Eric Downs a toutefois longuement rappelé que ces témoins n'ont pas satisfait les exigences du juge Leblond quant à leur pertinence en rapport aux 51 chefs d'accusation. De plus, selon l'avocat, le magistrat a été «extrêmement patient» avec M. Lacroix quand il a cherché à établir leur pertinence.

Me Downs a aussi affirmé que les témoins n'auraient servi à rien d'autre qu'à faire un procès parallèle contre l'AMF sur un conflit d'intérêts dans l'affaire Norbourg. Le juge Leblond avait déjà refusé de faire un tel exercice pendant les requêtes préliminaires ayant précédé le procès.

Le juge Réjean Paul a acquiescé, estimant que l'avis d'appel de M. Lacroix porte très précisément sur un conflit d'intérêts.

Vincent Lacroix a toutefois insisté pour dire que ce motif sur les témoins pouvait porter sur un autre aspect que le conflit d'intérêts allégué. Le juge Paul l'a invité à réécrire son motif afin de le présenter en cour mardi.

Le droit au silence

Enfin, le PDG de Norbourg estimait avec le troisième motif restant que l'étape de la plaidoirie sur la preuve pendant son procès l'avait privé du droit au silence et que le juge Leblond avait fait preuve de partialité.

Rappelons que M. Lacroix disait qu'il n'avait rien à plaider. Surpris, Claude Leblond lui avait posé une série de questions afin d'obtenir son analyse de la preuve. Il voulait savoir s'il pouvait tirer une conclusion autre que la culpabilité de l'accusé.

Eric Downs, lui, a avancé que le juge Leblond a pris le temps d'indiquer à Vincent Lacroix qu'il n'avait pas l'obligation de répondre à ses questions. «Un juge n'est pas un Sphinx qui doit attendre [...] il peut guider les parties» pendant un procès, a résumé l'avocat.

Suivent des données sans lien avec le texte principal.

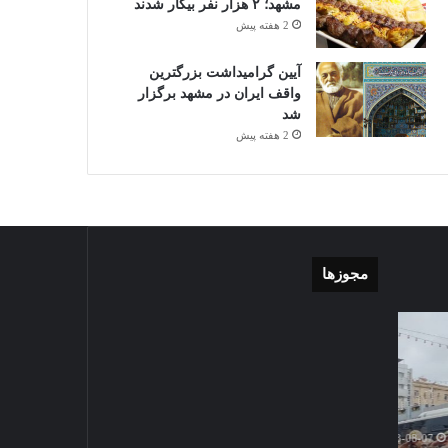
مشهد؛ ۲ هزار نفر بیکار شدند
2 هفته پیش
آیین گرامیداشت بزرگترین
واقف ایران در مشهد برگزار
شد
2 هفته پیش
مجوزها
گزارش
موشن
تصویری
گرافی
آغاز
دهکده
سال
مدرن
1403-07-02
تحصیلی
ورزشی
گزارش تصویری آغاز سال
دبیرستان
مشهد
تحصیلی دبیرستان نمونه دولتی
نمونه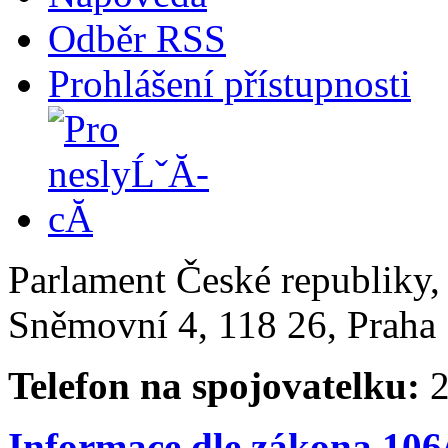
Odběr RSS
Prohlášení přístupnosti
Parlament České republiky
Sněmovní 4, 118 26, Praha 
Telefon na spojovatelku:
2
Informace dle zákona 106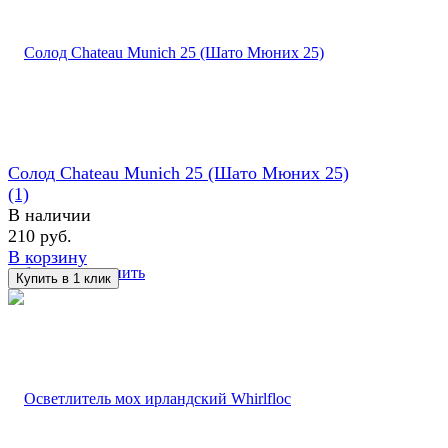
Солод Chateau Munich 25 (Шато Мюних 25)
(1)
В наличии
210 руб.
В корзину
избранное
сравнить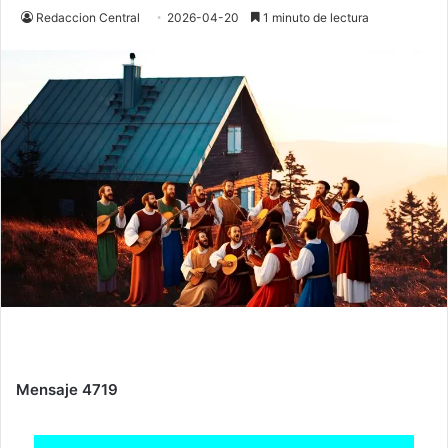
Redaccion Central
2026-04-20
1 minuto de lectura
Mensaje 4719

Me Downs a insisté que le jugement de culpabilité découlait d'une «preuve en béton armé» et non des réponses fournies par M. Lacroix.

Le juge Paul a pour sa part expliqué au prisonnier qu'au moment de répondre aux questions du juge Leblond, la preuve était déjà close et que cet exercice de plaidoirie ne pouvait pas le mener à s'incriminer lui-même.

Il reste donc à voir si le juge rejettera officiellement les motifs d'appel de Vincent Lacroix sur sa culpabilité et s'il voudra entendre le motif portant sur les témoins.

Plus tard, la cour doit se pencher sur un avis d'appel sur la sentence, un document déposé par M. Lacroix à la fin de février.